Whatever, j’ai décidé de porter une robe Etam parce que je me suis souvenue que ma boss avait dit qu’elle m’allait bien, et des sandales nouvellement shopées une bouchée de pain chez André (un jour, je vous raconterai comment j’ai fondé une religion basée  sur le fait qu’il est rigoureusement INTERDIT d’acheter chez André ou Sephora en dehors des soldes).

Et donc, la soirée arriva. Dans un bar à vin : déjà ça partait pas super vu que j’ai horreur de ça. Parce que non, j’aime pas trop l’alcool, et c’est apparemment le 8ème pêché capital vu la manière dont les gens me regardent en l’apprenant :

– Comment ça tu bois pas d’alcool? C’est religieux, c’est ça?
– Non non, c’est juste que je…
– Et les chatons tout mignons, t’aimes pas ça non plus?– Hein?
– Et un bébé chimpanzé avec une couche, ça te dégoûte ?
– ?

Ajoutez à ça que je ne fume plus et donc, ça y est, je suis l’Ennui personnifié. Du coup, j’ai voulu en rajouter une couche quand on m’a demandé quel était mon métier, parce que « juriste », ça fait marrer personne, avouez-le,  alors j’ai fait une petite boutade et JPS m’a engueulée :

– Pourquoi tu te moques de toi? C’est très bien, comme métier !
– Non mais ça fait rêver personne…
– Mais si, mais si. T’as de la chance, t’as tous les codes que tu veux : le code civil, le code du travail, le code de la construction… T’écris des trucs comme « nonobstant », « superfétatoire », c’est super !

(Cet homme m’aime). (Mais il se rend pas compte, je crois). (Ou alors il est de mauvaise foi).

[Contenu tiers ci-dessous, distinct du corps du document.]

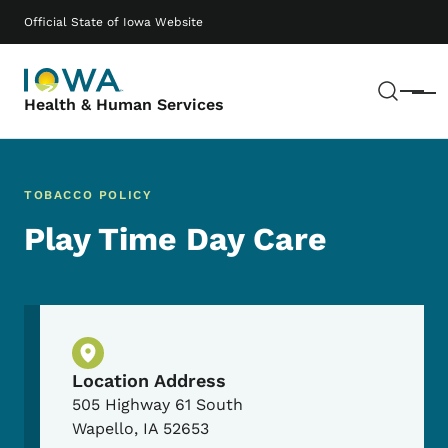
Skip to main content
Main navigation
Official State of Iowa Website
Sear
Menu
Health & Human Services
TOBACCO POLICY
Play Time Day Care
Physical Location
Location Address
505 Highway 61 South
Wapello
,
IA
52653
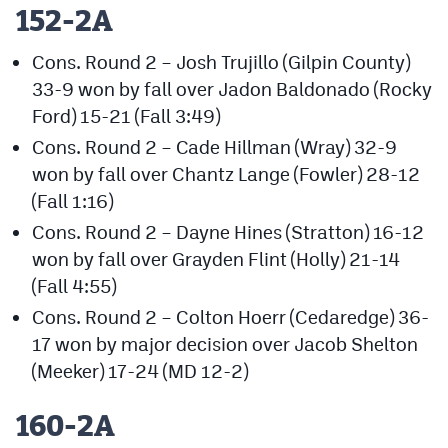
152-2A
Cons. Round 2 – Josh Trujillo (Gilpin County)
33-9 won by fall over Jadon Baldonado (Rocky
Ford) 15-21 (Fall 3:49)
Cons. Round 2 – Cade Hillman (Wray) 32-9
won by fall over Chantz Lange (Fowler) 28-12
(Fall 1:16)
Cons. Round 2 – Dayne Hines (Stratton) 16-12
won by fall over Grayden Flint (Holly) 21-14
(Fall 4:55)
Cons. Round 2 – Colton Hoerr (Cedaredge) 36-
17 won by major decision over Jacob Shelton
(Meeker) 17-24 (MD 12-2)
160-2A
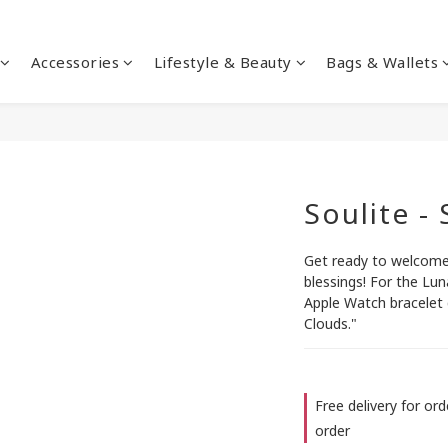
Accessories
Lifestyle & Beauty
Bags & Wallets
Soulite -
Get ready to welcome 
blessings! For the Lun
Apple Watch bracelet 
Clouds."
Free delivery for or
order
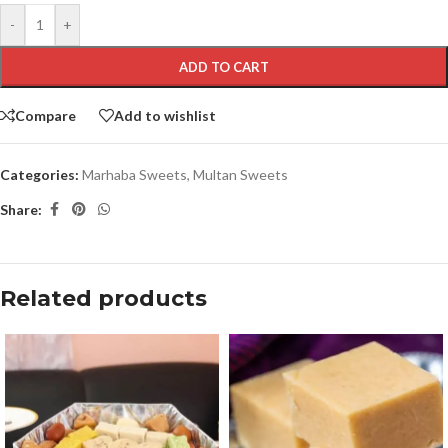
-
+
ADD TO CART
Compare
Add to wishlist
Categories:
Marhaba Sweets
,
Multan Sweets
Share:
Related products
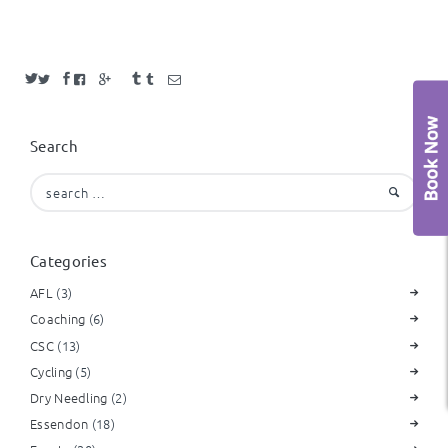
Search
Search
for:
Categories
AFL
(3)
Coaching
(6)
CSC
(13)
Cycling
(5)
Dry Needling
(2)
Essendon
(18)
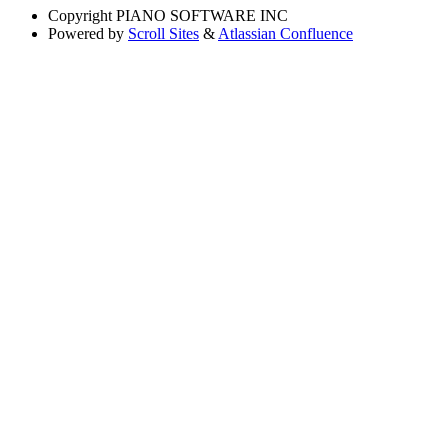
Copyright
PIANO SOFTWARE INC
Powered by
Scroll Sites
&
Atlassian Confluence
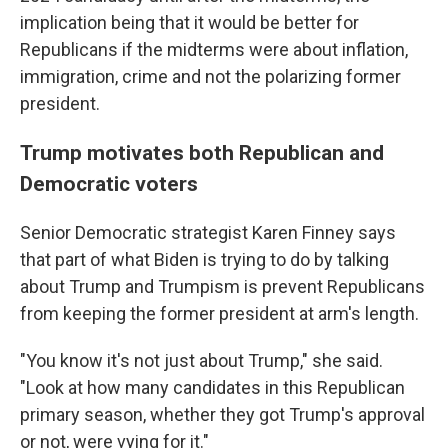
implication being that it would be better for
Republicans if the midterms were about inflation,
immigration, crime and not the polarizing former
president.
Trump motivates both Republican and
Democratic voters
Senior Democratic strategist Karen Finney says
that part of what Biden is trying to do by talking
about Trump and Trumpism is prevent Republicans
from keeping the former president at arm's length.
"You know it's not just about Trump," she said.
"Look at how many candidates in this Republican
primary season, whether they got Trump's approval
or not, were vying for it."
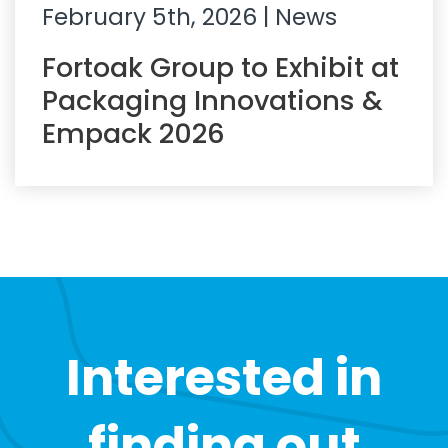
February 5th, 2026
| News
Fortoak Group to Exhibit at
Packaging Innovations &
Empack 2026
Interested in
finding out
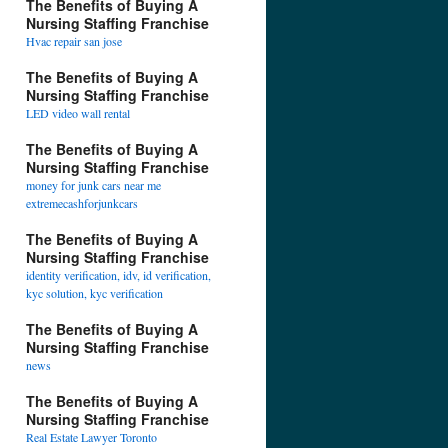
The Benefits of Buying A
Nursing Staffing Franchise
Hvac repair san jose
The Benefits of Buying A
Nursing Staffing Franchise
LED video wall rental
The Benefits of Buying A
Nursing Staffing Franchise
money for junk cars near me
extremecashforjunkcars
The Benefits of Buying A
Nursing Staffing Franchise
identity verification, idv, id verification,
kyc solution, kyc verification
The Benefits of Buying A
Nursing Staffing Franchise
news
The Benefits of Buying A
Nursing Staffing Franchise
Real Estate Lawyer Toronto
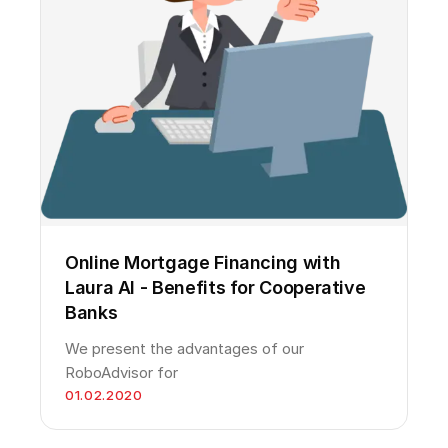
Online Mortgage Financing with
Laura AI - Benefits for Cooperative
Banks
We present the advantages of our
RoboAdvisor for
01.02.2020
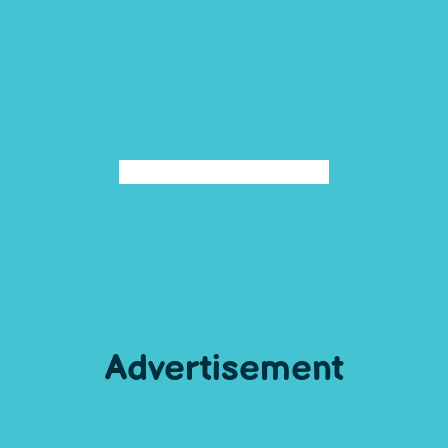
Advertisement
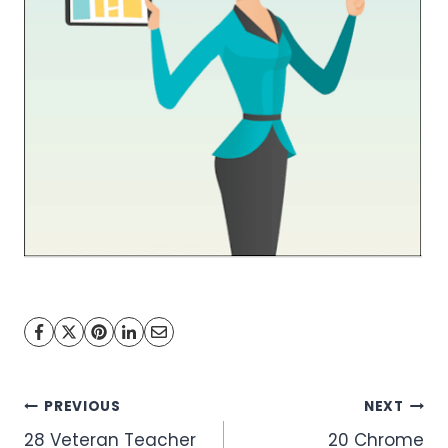
Post
PREVIOUS
NEXT
28 Veteran Teacher
20 Chrome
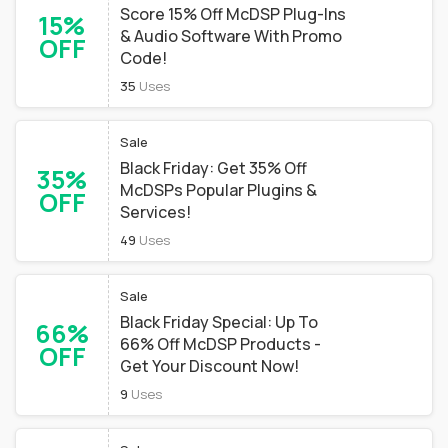
Score 15% Off McDSP Plug-Ins
15%
& Audio Software With Promo
OFF
Code!
35
Uses
Sale
Black Friday: Get 35% Off
35%
McDSPs Popular Plugins &
OFF
Services!
49
Uses
Sale
Black Friday Special: Up To
66%
66% Off McDSP Products -
OFF
Get Your Discount Now!
9
Uses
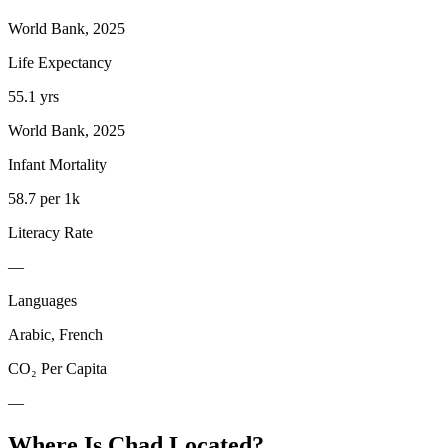
World Bank, 2025
Life Expectancy
55.1 yrs
World Bank, 2025
Infant Mortality
58.7 per 1k
Literacy Rate
—
Languages
Arabic, French
CO₂ Per Capita
—
Where Is
Chad
Located?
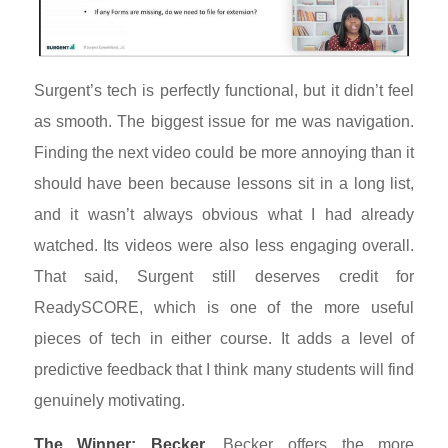
Surgent’s tech is perfectly functional, but it didn’t feel
as smooth. The biggest issue for me was navigation.
Finding the next video could be more annoying than it
should have been because lessons sit in a long list,
and it wasn’t always obvious what I had already
watched. Its videos were also less engaging overall.
That said, Surgent still deserves credit for
ReadySCORE, which is one of the more useful
pieces of tech in either course. It adds a level of
predictive feedback that I think many students will find
genuinely motivating.
The Winner: Becker.
Becker offers the more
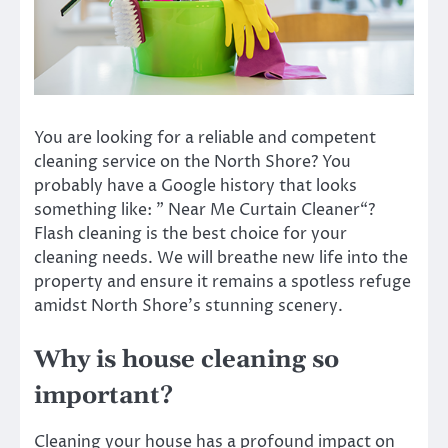
You are looking for a reliable and competent
cleaning service on the North Shore? You
probably have a Google history that looks
something like: ”
Near Me Curtain Cleaner
“?
Flash cleaning is the best choice for your
cleaning needs. We will breathe new life into the
property and ensure it remains a spotless refuge
amidst North Shore’s stunning scenery.
Why is house cleaning so
important?
Cleaning your house has a profound impact on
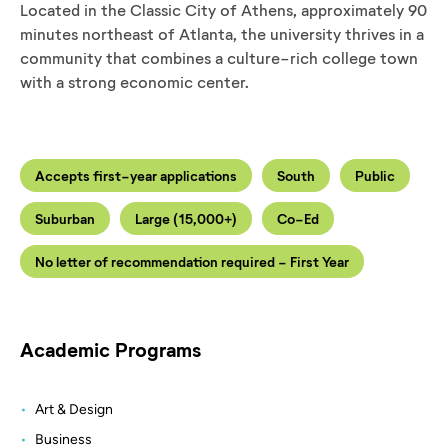
Located in the Classic City of Athens, approximately 90
minutes northeast of Atlanta, the university thrives in a
community that combines a culture-rich college town
with a strong economic center.
Accepts first-year applications
South
Public
Suburban
Large (15,000+)
Co-Ed
No letter of recommendation required - First Year
Academic Programs
Art & Design
Business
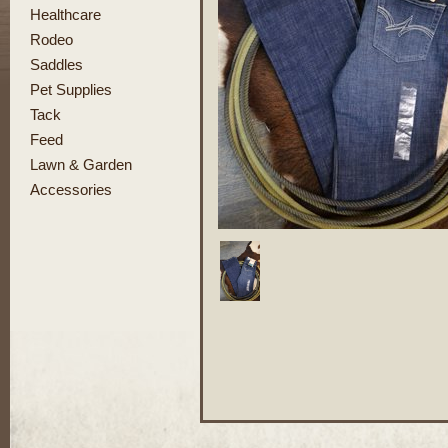
Healthcare
Rodeo
Saddles
Pet Supplies
Tack
Feed
Lawn & Garden
Accessories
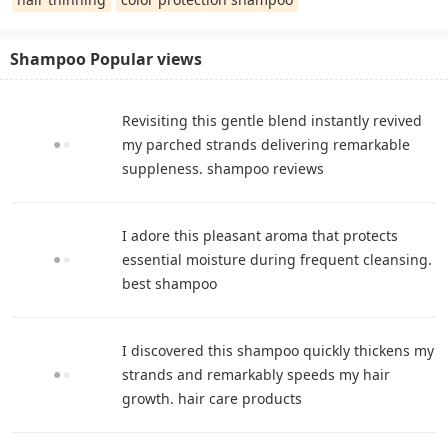
Shampoo Popular views
Revisiting this gentle blend instantly revived
my parched strands delivering remarkable
suppleness. shampoo reviews
I adore this pleasant aroma that protects
essential moisture during frequent cleansing.
best shampoo
I discovered this shampoo quickly thickens my
strands and remarkably speeds my hair
growth. hair care products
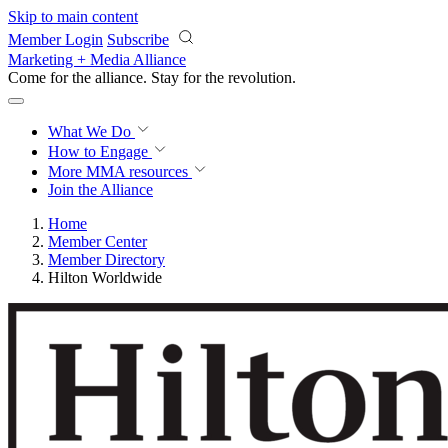
Skip to main content
Member Login
Subscribe
Marketing + Media Alliance
Come for the alliance. Stay for the
revolution.
What We Do
How to Engage
More
MMA resources
Join the Alliance
Home
Member Center
Member Directory
Hilton Worldwide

Bon bref, à mesure que la soirée avançait, que tous les taux d’alcoolémie grimpaient sauf le mien, que j’avais de plus en plus froid (parce que j’avais pas de collants sous ma robe Etam, j’ai oublié de préciser), je me rendais compte que je ne suis définitivement pas comme tous ces gens capables de tenir une conversion à un parfait inconnu comme si c’était un pote de régiment et que j’ai beau avoir bientôt 30 ans (c’est toujours pas pour demain, mais je me prépare à la dure réalité), je suis aussi timide que lorsque j’en avais 4. Et forcément, par rapport à un JPS qui attire tout le monde tant il est à l’aise et confiant, je fais tâche (au mieux), potiche (au pire). Alors quand il a été temps de rentrer, j’étais à la fois en colère contre moi-même, soulagée de retrouver un endroit familier, mais dépitée par ce que je suis. Parce que même en me forçant, je ne serai jamais vraiment à l’aise dans ces circonstances, que je préfèrerai toujours rencontrer 2 nouvelles personnes dans la chaleur d’une maison plutôt que 15 dans les tréfonds d’un bar, mais que ça, ce sera toujours incompris et mal vu.